After getting back in touch with support, they said that the problem had to be with one of my sites, and that I should go through and begin disabling them until I find the culprit. I relayed to them how difficult this is when you have a multi-network WordPress installation. They insisted that was the problem, so I begrudgingly complied. That weekend I decided to take a more drastic approach and moved all of my websites into a quarantine folder, inaccessible by the web server altogether. Within minutes the VPS was still losing connection, so I knew the issue was not with any of my sites. I quickly fired off an email to update the ticket with my findings and requested that they move my account to a different server.

Days went by with no reply. My frustration grew as the issue became more prominent. I sent more ticket updates as I thought of anything else to try. I got passed to different engineers, who all found something the other had missed, but the problem persisted. I was ready to jump ship from BlueHost, already researching other VPS providers. Finally, after more than two weeks, I get an email update from an engineer saying they found a bad stick of RAM in the host server, and that I should be good to go. And that’s all it was. A bad stick of memory that is now forever stuck in my memory.

The Power of Zero

A few weeks ago I was training new staff on various pieces of technology we use in our organization. Being a huge supporter of GSuite tools, one of the first things I show them is how to navigate the GMail web interface. Using my own account during the demo, someone in the room piped up, “You really don’t have any messages in your inbox?”

This sent me down a path explaining the theory (or to some, myth), of the magical land known as Inbox Zero. A quick Google search of the term defines Inbox Zero as the following:

Inbox Zero is a rigorous approach to email management aimed at keeping the inbox empty — or almost empty — at all times.

The same article attributes this technique to Merlin Mann. If you have the time I highly suggest watching Merlin’s Google Tech Talk on the subject. It’s a powerful technique, that keeps your psyche free for higher level thinking. Not to mention, it’s far more efficient than reading, then re-reading an email multiple times while you try to figure out what to do.

I once heard someone make the analogy comparing your email inbox to your physical mailbox. They noted how unusual it would be to go out to the curbside, open your mailbox, start sifting through letters, opening some, shoving others back in the box, and then returning to the house with only a few. Yet many of us do exactly that with regards to our email. For our postal mail, most of us typically process that in some fashion or another. I start by bringing it all into the house, then I might quickly discard some things into the trash, open others and sort into things that need action, like paying a bill, or others I may read immediately, or possibly sort it into another pile to be read later.

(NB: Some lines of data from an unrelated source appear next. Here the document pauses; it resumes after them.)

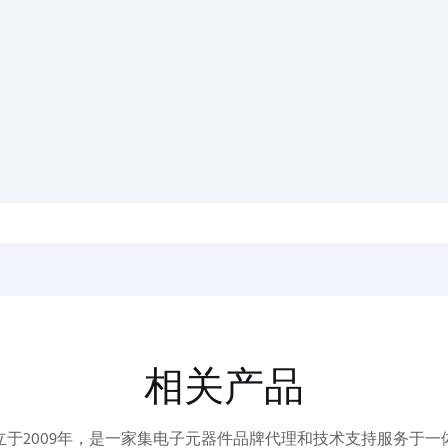
相关产品
立于2009年，是一家集电子元器件品牌代理和技术支持服务于一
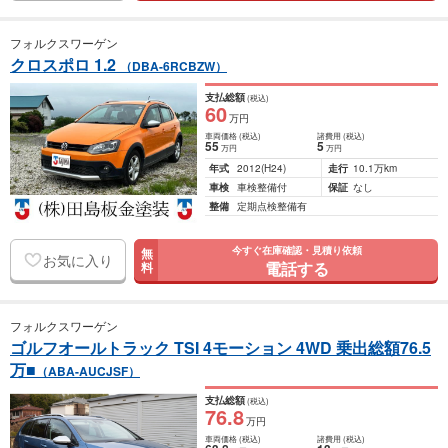
フォルクスワーゲン
クロスポロ 1.2
（DBA-6RCBZW）
支払総額
(税込)
60
万円
車両価格
(税込)
諸費用
(税込)
55
5
万円
万円
年式
2012
(H24)
走行
10.1万km
車検
車検整備付
保証
なし
整備
定期点検整備有
今すぐ在庫確認・見積り依頼
無
お気に入り
電話する
料
フォルクスワーゲン
ゴルフオールトラック TSI 4モーション 4WD 乗出総額76.5
万■
（ABA-AUCJSF）
支払総額
(税込)
76
.8
万円
車両価格
(税込)
諸費用
(税込)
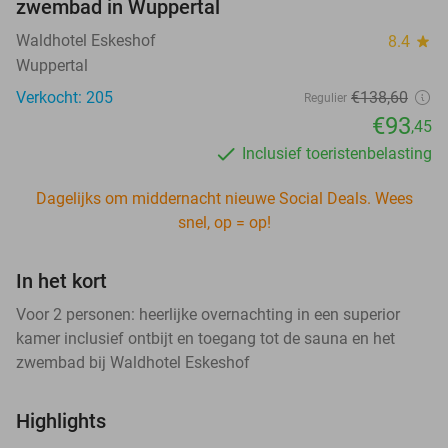
zwembad in Wuppertal
Waldhotel Eskeshof
8.4
star
Wuppertal
Verkocht: 205
€138
,60
Regulier
€93
,45
Inclusief toeristenbelasting
Dagelijks om middernacht nieuwe Social Deals. Wees
snel, op = op!
In het kort
Voor 2 personen: heerlijke overnachting in een superior
kamer inclusief ontbijt en toegang tot de sauna en het
zwembad bij Waldhotel Eskeshof
Highlights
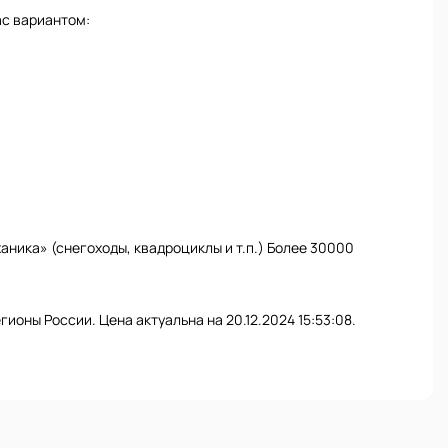
ас вариантом:
ника» (снегоходы, квадроциклы и т.п.) Более 30000
гионы России. Цена актуальна на 20.12.2024 15:53:08.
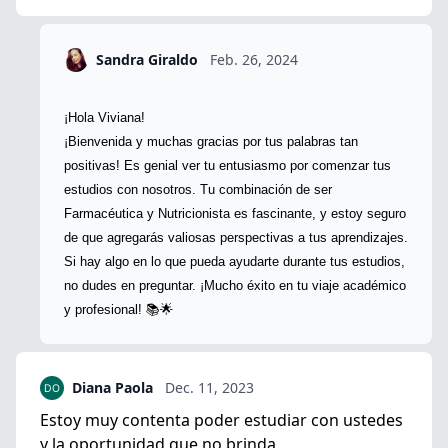
Sandra Giraldo
Feb. 26, 2024
¡Hola Viviana!
¡Bienvenida y muchas gracias por tus palabras tan
positivas! Es genial ver tu entusiasmo por comenzar tus
estudios con nosotros. Tu combinación de ser
Farmacéutica y Nutricionista es fascinante, y estoy seguro
de que agregarás valiosas perspectivas a tus aprendizajes.
Si hay algo en lo que pueda ayudarte durante tus estudios,
no dudes en preguntar. ¡Mucho éxito en tu viaje académico
y profesional!
📚🌟
Diana Paola
Dec. 11, 2023
Estoy muy contenta poder estudiar con ustedes
y la oportunidad que no brinda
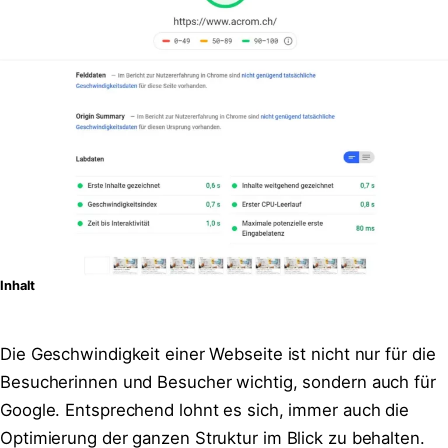
Inhalt
Die Geschwindigkeit einer Webseite ist nicht nur für die
Besucherinnen und Besucher wichtig, sondern auch für
Google. Entsprechend lohnt es sich, immer auch die
Optimierung der ganzen Struktur im Blick zu behalten.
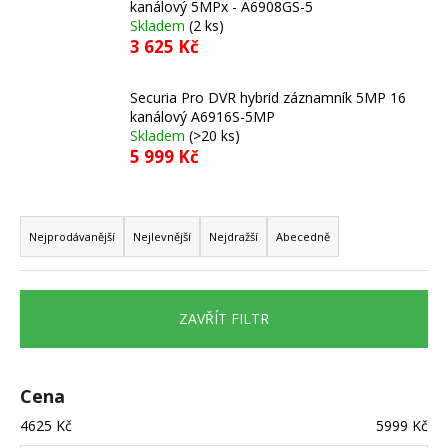
kanálový 5MPx - A6908GS-5
a
Skladem
(2 ks)
j
3 625 Kč
í
t
Securia Pro DVR hybrid záznamník 5MP 16
kanálový A6916S-5MP
?
Skladem
(>20 ks)
5 999 Kč
Ř
HLEDAT
a
Nejprodávanější
Nejlevnější
Nejdražší
Abecedně
z
e
n
D
ZAVŘÍT FILTR
í
o
p
p
o
r
Cena
r
o
u
4625
Kč
5999
Kč
d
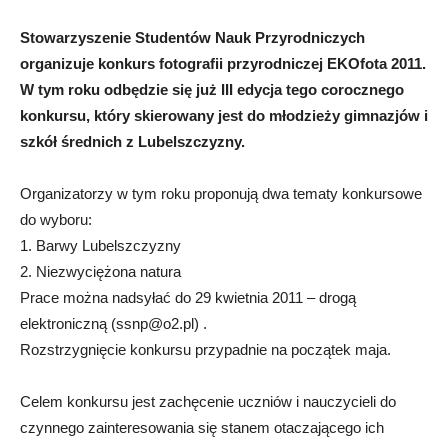
Stowarzyszenie Studentów Nauk Przyrodniczych
organizuje konkurs fotografii przyrodniczej EKOfota 2011.
W tym roku odbędzie się już III edycja tego corocznego
konkursu, który skierowany jest do młodzieży gimnazjów i
szkół średnich z Lubelszczyzny.
Organizatorzy w tym roku proponują dwa tematy konkursowe
do wyboru:
1. Barwy Lubelszczyzny
2. Niezwyciężona natura
Prace można nadsyłać do 29 kwietnia 2011 – drogą
elektroniczną (
ssnp@o2.pl
) .
Rozstrzygnięcie konkursu przypadnie na początek maja.
Celem konkursu jest zachęcenie uczniów i nauczycieli do
czynnego zainteresowania się stanem otaczającego ich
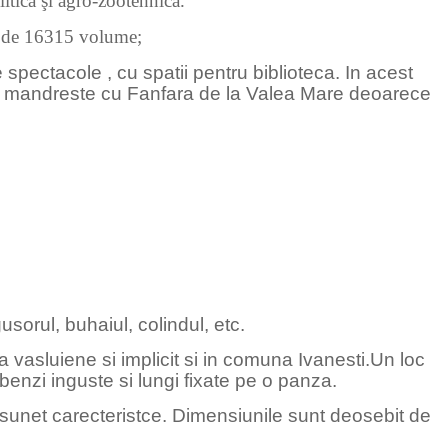
itică şi agro-zootehnică.
r de 16315 volume;
ectacole , cu spatii pentru biblioteca. In acest
 se mandreste cu Fanfara de la Valea Mare deoarece
orul, buhaiul, colindul, etc.
vasluiene si implicit si in comuna Ivanesti.Un loc
benzi inguste si lungi fixate pe o panza.
 sunet carecteristce. Dimensiunile sunt deosebit de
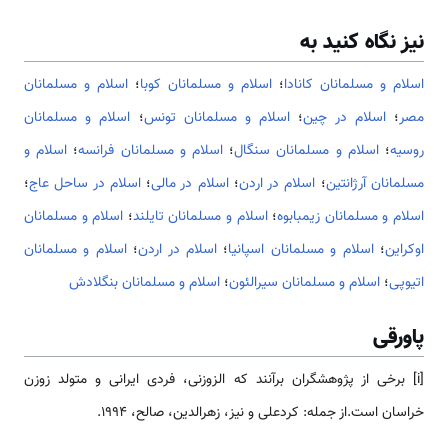
نیز نگاه کنید به
اسلام و مسلمانان کانادا
؛
اسلام و مسلمانان کوبا
؛
اسلام و مسلمانان
مصر
؛
اسلام در چین
؛
اسلام و مسلمانان تونس
؛
اسلام و مسلمانان
روسیه
؛
اسلام و مسلمانان سنگال
؛
اسلام و مسلمانان فرانسه
؛
اسلام و
مسلمانان آرژانتین
؛
اسلام در اردن
؛
اسلام در مالی
؛
اسلام در ساحل عاج
؛
اسلام و مسلمانان زیمبابوه
؛
اسلام و مسلمانان تایلند
؛
اسلام و مسلمانان
اوکراین
؛
اسلام و مسلمانان اسپانیا
؛
اسلام در اردن
؛
اسلام و مسلمانان
اتیوپی
؛
اسلام و مسلمانان سیرالئون
؛
اسلام و مسلمانان بنگلادش
پاورقی
[i] برخی از پژوهشگران برآنند که الزوزنی، فردی ایرانی و متولد زوزن
خراسان است.از جمله: کردعلی و نیز، زهرالدین، صالح، 1994.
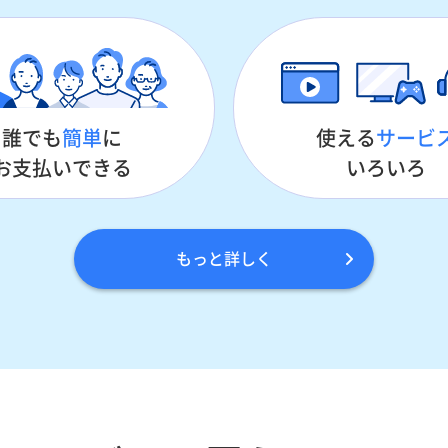
誰でも
簡単
に
使える
サービ
お支払いできる
いろいろ
もっと詳しく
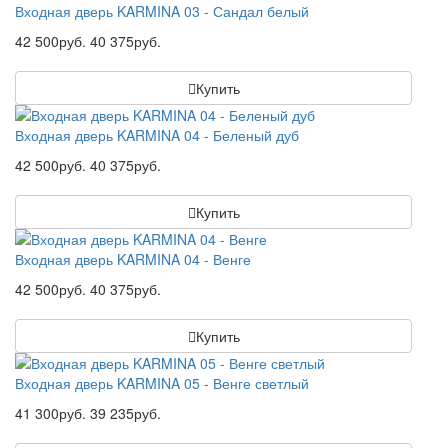
Входная дверь KARMINA 03 - Сандал белый
42 500руб.
40 375руб.
Купить
Входная дверь KARMINA 04 - Беленый дуб
42 500руб.
40 375руб.
Купить
Входная дверь KARMINA 04 - Венге
42 500руб.
40 375руб.
Купить
Входная дверь KARMINA 05 - Венге светлый
41 300руб.
39 235руб.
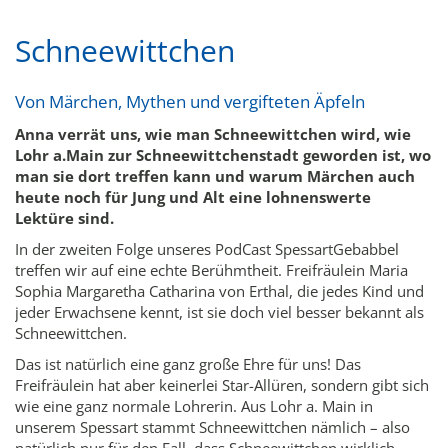
Schneewittchen
Von Märchen, Mythen und vergifteten Äpfeln
Anna verrät uns, wie man Schneewittchen wird, wie
Lohr a.Main zur Schneewittchenstadt geworden ist, wo
man sie dort treffen kann und warum Märchen auch
heute noch für Jung und Alt eine lohnenswerte
Lektüre sind.
In der zweiten Folge unseres PodCast SpessartGebabbel
treffen wir auf eine echte Berühmtheit. Freifräulein Maria
Sophia Margaretha Catharina von Erthal, die jedes Kind und
jeder Erwachsene kennt, ist sie doch viel besser bekannt als
Schneewittchen.
Das ist natürlich eine ganz große Ehre für uns! Das
Freifräulein hat aber keinerlei Star-Allüren, sondern gibt sich
wie eine ganz normale Lohrerin. Aus Lohr a. Main in
unserem Spessart stammt Schneewittchen nämlich – also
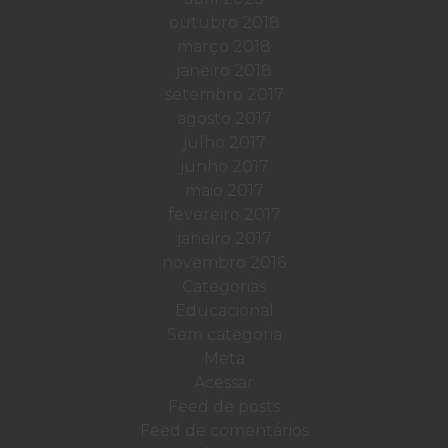
outubro 2018
março 2018
janeiro 2018
setembro 2017
agosto 2017
julho 2017
junho 2017
maio 2017
fevereiro 2017
janeiro 2017
novembro 2016
Categorias
Educacional
Sem categoria
Meta
Acessar
Feed de posts
Feed de comentários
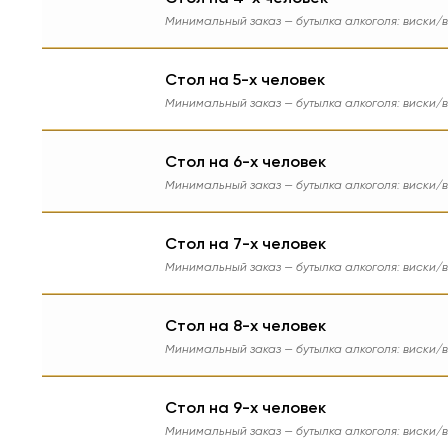
Минимальный заказ — бутылка алкоголя: виски/в
Стол на 5-х человек
Минимальный заказ — бутылка алкоголя: виски/в
Стол на 6-х человек
Минимальный заказ — бутылка алкоголя: виски/в
Стол на 7-х человек
Минимальный заказ — бутылка алкоголя: виски/в
Стол на 8-х человек
Минимальный заказ — бутылка алкоголя: виски/в
Стол на 9-х человек
Минимальный заказ — бутылка алкоголя: виски/в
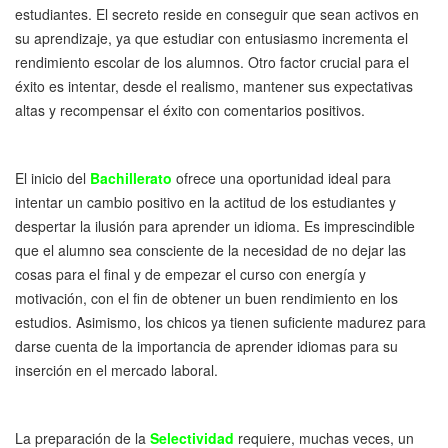
estudiantes. El secreto reside en conseguir que sean activos en
su aprendizaje, ya que estudiar con entusiasmo incrementa el
rendimiento escolar de los alumnos. Otro factor crucial para el
éxito es intentar, desde el realismo, mantener sus expectativas
altas y recompensar el éxito con comentarios positivos.
El inicio del
Bachillerato
ofrece una oportunidad ideal para
intentar un cambio positivo en la actitud de los estudiantes y
despertar la ilusión para aprender un idioma. Es imprescindible
que el alumno sea consciente de la necesidad de no dejar las
cosas para el final y de empezar el curso con energía y
motivación, con el fin de obtener un buen rendimiento en los
estudios. Asimismo, los chicos ya tienen suficiente madurez para
darse cuenta de la importancia de aprender idiomas para su
inserción en el mercado laboral.
La preparación de la
Selectividad
requiere, muchas veces, un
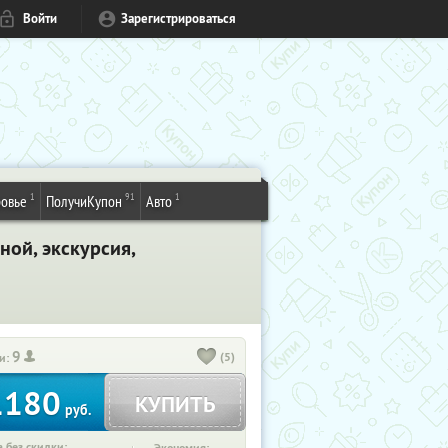
Войти
Зарегистрироваться
1
91
1
овье
ПолучиКупон
Авто
ной, экскурсия,
9
(5)
и:
1180
КУПИТЬ
руб.
 без скидки:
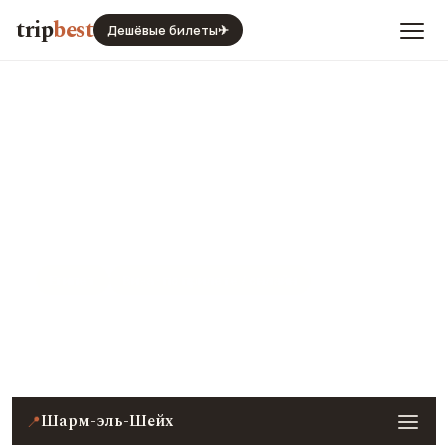
trip
best
Дешёвые билеты
✈
Шарм-эль-Шейх
Египет
Виза · по прилете / онлайн
Цены, погода, транспорт и главные места — с
реальными фото и отзывами туристов.
Шарм-эль-Шейх
📍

The same processing could, and should, be applied to our digital mail as well. When a message comes in we need to decide what to do with it. A popular method for this process is called the Four D’s – Delete it, Do it, Delegate it, or Defer it. This is a simple way to quickly plow through that bloated inbox and get it down to something more manageable.

Keeping your inbox clean is a liberating feeling. I admit that there are days when this is just not possible. Life happens and we have to respond. But the sooner we can wade through our email (pun fully intended), the sooner we can get back to being productive.